Recent studies demonstrate that different endoscopic imaging of the gastric mucosa improves the evaluation and detection of H. pylori status and pre-cancerous lesion with the development of new equipment and models and can present valuable information for clinical and histopathological correlations.

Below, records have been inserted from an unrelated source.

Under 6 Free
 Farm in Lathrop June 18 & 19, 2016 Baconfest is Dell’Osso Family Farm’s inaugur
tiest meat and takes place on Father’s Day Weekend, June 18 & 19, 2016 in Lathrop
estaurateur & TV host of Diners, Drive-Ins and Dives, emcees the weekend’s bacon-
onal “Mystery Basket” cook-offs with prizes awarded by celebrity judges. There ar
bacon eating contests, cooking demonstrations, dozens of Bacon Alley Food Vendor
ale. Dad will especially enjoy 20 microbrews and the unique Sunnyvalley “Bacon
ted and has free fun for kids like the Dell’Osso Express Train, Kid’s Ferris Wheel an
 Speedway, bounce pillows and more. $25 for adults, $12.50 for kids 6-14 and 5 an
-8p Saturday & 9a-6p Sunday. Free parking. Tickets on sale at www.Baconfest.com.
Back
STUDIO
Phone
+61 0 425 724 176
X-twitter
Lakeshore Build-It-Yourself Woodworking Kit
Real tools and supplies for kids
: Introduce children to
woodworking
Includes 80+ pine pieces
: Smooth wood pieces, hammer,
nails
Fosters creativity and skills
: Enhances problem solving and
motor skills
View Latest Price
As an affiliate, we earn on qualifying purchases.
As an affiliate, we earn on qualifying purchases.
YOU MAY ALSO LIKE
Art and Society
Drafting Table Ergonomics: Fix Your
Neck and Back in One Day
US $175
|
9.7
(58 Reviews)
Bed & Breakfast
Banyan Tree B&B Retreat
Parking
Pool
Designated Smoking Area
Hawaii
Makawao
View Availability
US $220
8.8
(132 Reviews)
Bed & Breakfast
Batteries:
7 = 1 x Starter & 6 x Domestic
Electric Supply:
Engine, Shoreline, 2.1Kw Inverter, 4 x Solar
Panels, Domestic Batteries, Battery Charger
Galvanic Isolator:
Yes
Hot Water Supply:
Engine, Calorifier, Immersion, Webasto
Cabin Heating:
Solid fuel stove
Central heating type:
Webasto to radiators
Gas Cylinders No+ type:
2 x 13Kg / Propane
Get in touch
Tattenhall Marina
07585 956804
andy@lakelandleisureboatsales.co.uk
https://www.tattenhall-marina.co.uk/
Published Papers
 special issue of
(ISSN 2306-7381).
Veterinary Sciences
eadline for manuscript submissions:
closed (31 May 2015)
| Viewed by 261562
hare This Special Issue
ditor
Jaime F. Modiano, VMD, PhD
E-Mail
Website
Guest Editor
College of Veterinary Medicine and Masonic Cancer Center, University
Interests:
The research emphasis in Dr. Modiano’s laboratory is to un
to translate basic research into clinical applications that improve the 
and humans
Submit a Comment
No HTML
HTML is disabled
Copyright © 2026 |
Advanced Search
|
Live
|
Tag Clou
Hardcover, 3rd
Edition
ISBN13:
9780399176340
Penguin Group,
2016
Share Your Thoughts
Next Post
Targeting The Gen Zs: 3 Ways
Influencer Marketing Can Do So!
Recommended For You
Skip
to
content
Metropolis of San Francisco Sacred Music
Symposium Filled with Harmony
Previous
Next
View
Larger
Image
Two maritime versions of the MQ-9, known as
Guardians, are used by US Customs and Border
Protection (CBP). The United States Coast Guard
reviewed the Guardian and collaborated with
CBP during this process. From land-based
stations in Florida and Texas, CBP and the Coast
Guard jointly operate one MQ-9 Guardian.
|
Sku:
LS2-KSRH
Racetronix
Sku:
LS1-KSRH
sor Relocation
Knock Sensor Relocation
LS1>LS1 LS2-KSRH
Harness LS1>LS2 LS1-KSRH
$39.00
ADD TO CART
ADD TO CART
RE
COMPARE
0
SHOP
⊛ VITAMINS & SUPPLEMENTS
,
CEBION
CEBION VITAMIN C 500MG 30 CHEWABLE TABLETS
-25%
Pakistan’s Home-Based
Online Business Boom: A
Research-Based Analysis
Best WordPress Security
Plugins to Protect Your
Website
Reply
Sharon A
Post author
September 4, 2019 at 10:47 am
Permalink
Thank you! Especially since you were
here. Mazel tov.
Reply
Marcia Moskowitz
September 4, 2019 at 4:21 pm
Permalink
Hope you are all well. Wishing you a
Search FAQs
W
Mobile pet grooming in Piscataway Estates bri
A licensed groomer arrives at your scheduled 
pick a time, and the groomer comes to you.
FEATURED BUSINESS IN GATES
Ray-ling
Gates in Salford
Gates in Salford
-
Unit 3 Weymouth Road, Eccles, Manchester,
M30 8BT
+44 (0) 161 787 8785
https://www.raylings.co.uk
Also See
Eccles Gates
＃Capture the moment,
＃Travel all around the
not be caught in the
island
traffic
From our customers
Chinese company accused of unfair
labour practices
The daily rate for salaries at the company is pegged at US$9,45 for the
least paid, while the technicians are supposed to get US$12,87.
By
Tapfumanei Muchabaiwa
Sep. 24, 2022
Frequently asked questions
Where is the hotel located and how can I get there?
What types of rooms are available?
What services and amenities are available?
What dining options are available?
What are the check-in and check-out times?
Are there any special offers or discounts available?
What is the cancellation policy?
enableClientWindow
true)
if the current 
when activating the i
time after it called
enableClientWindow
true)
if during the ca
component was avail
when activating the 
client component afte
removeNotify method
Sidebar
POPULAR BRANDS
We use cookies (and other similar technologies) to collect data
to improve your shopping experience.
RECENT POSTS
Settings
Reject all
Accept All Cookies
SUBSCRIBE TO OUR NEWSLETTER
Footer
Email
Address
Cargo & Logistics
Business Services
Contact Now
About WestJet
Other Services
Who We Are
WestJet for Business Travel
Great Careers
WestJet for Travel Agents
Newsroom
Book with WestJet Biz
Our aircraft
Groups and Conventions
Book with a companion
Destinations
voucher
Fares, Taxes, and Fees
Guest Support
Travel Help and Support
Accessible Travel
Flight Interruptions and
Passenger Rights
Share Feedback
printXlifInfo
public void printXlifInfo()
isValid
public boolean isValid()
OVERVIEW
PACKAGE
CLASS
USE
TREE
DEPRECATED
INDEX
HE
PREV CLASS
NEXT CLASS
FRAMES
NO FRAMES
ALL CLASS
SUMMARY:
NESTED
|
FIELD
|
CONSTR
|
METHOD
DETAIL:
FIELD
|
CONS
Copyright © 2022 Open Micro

Conventional white-light imaging endoscopy with a modified scoring system of the Kyoto classification is a good model for the diagnosis of H. pylori status in the gastric mucosa due to its availability, widespread use, less time-consuming, low cost, and no need for more experience. Newly developed IEE models alone or in combination with magnifying endoscopy are more useful models for detecting mucosal changes and obtaining accurate targeted biopsies than the WLI endoscopy. However, using IEE modules requires adequate training and skills along with sufficient experience, time, and specialized advanced equipment to perform the procedures. Therefore, its widespread use is limited and more studies have not been conducted. The use of AI is limited and there are no further researches, but it will be a good diagnostic model for the evaluation of the H. pylori infection status in the future because of the detection some important features during endoscopy, performed in a short time and require less training.